If we have reasonably representative samples of large enough size \(n\), taken from a population with true mean \(\mu\) and true standard deviation \(\sigma\), then \[ \frac{\overline{X} - \mu}{\sigma / \sqrt{n}} \sim \mathcal{N}\left(0, \ 1 \right) \] or, equivalently, \[ \overline{X} \sim \mathcal{N}\left( \mu, \ \frac{\sigma}{\sqrt{n}} \right) \] where \(\overline{X}\) denotes the sample mean.

Worked-Out Example

Worked-Out Example 2

The temperatures collected at all weather stations in Antarctica follow some unknown distribution with unknown mean and known standard deviation 8oF. A researcher records the temperature measurements from a representative sample of 81 different weather stations, and finds the average temperature to be 26oF.
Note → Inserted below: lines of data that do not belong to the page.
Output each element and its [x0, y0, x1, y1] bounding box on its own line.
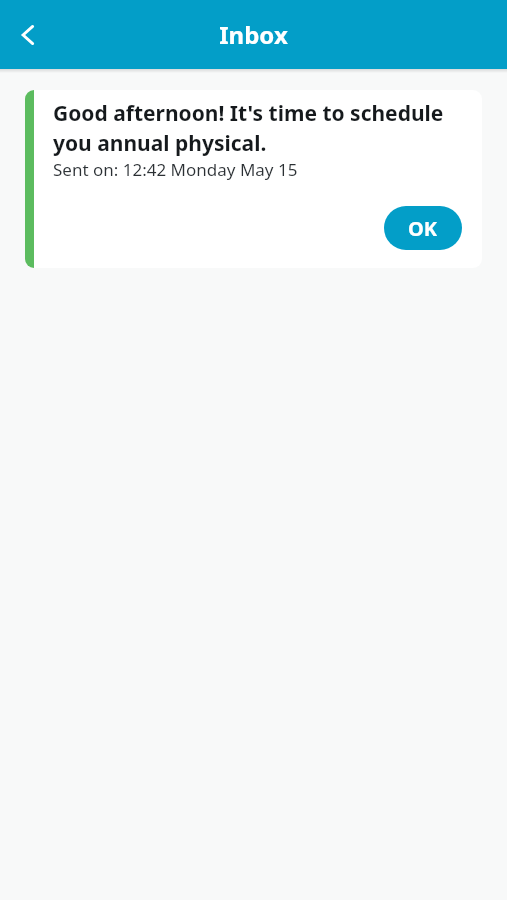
staticText: Inbox: [219, 18, 288, 51]
staticText: Good afternoon! It's time to schedule yo…: [53, 99, 460, 157]
staticText: OK: [408, 215, 438, 242]
button[interactable]: Good afternoon! It's time to schedule yo…: [25, 90, 482, 268]
button[interactable]: Back: [4, 11, 52, 59]
button[interactable]: OK: [384, 206, 462, 250]
staticText: Sent on: 12:42 Monday May 15: [53, 158, 298, 181]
  1. What is the population?
  2. What is the sample?
  3. Define the random variable of interest.
  4. What is the probability that this observed average of 26oF lies within 1oF of the true average temperature across all weather stations in Antarctica?
  5. Construct a 90% confidence interval for the true average temperature across all weather stations in Antarctica.

Solutions

  1. The population is the set of all weather stations in Antarctica.

  2. The sample is the 81 weather stations selected by the researcher.

  3. The random variable of interest is \(\overline{X}\), the average temperature across 81 randomly-selected weather stations in Antarctica.

Part (d): This is where things get interesting!

  • Is the population normally distributed?
    • No. Or, at least, we don’t know for certain, so it’s safer not to assume it is.
  • Is our sample size large enough to invoke the CLT?
    • Yes, since \(n = 81 \geq 30\).
  • Therefore, the CLT applies and tells us that \[ \overline{X} \sim \mathcal{N}\left(\mu, \ \frac{8}{\sqrt{81}} \right) \sim \mathcal{N}\left(\mu, \ \frac{8}{9} \right) \]

Solutions

  • Again, what we have found is \[ \overline{X} \sim \mathcal{N}\left(\mu, \ \frac{8}{\sqrt{81}} \right) \sim \mathcal{N}\left(\mu, \ \frac{8}{9} \right) \]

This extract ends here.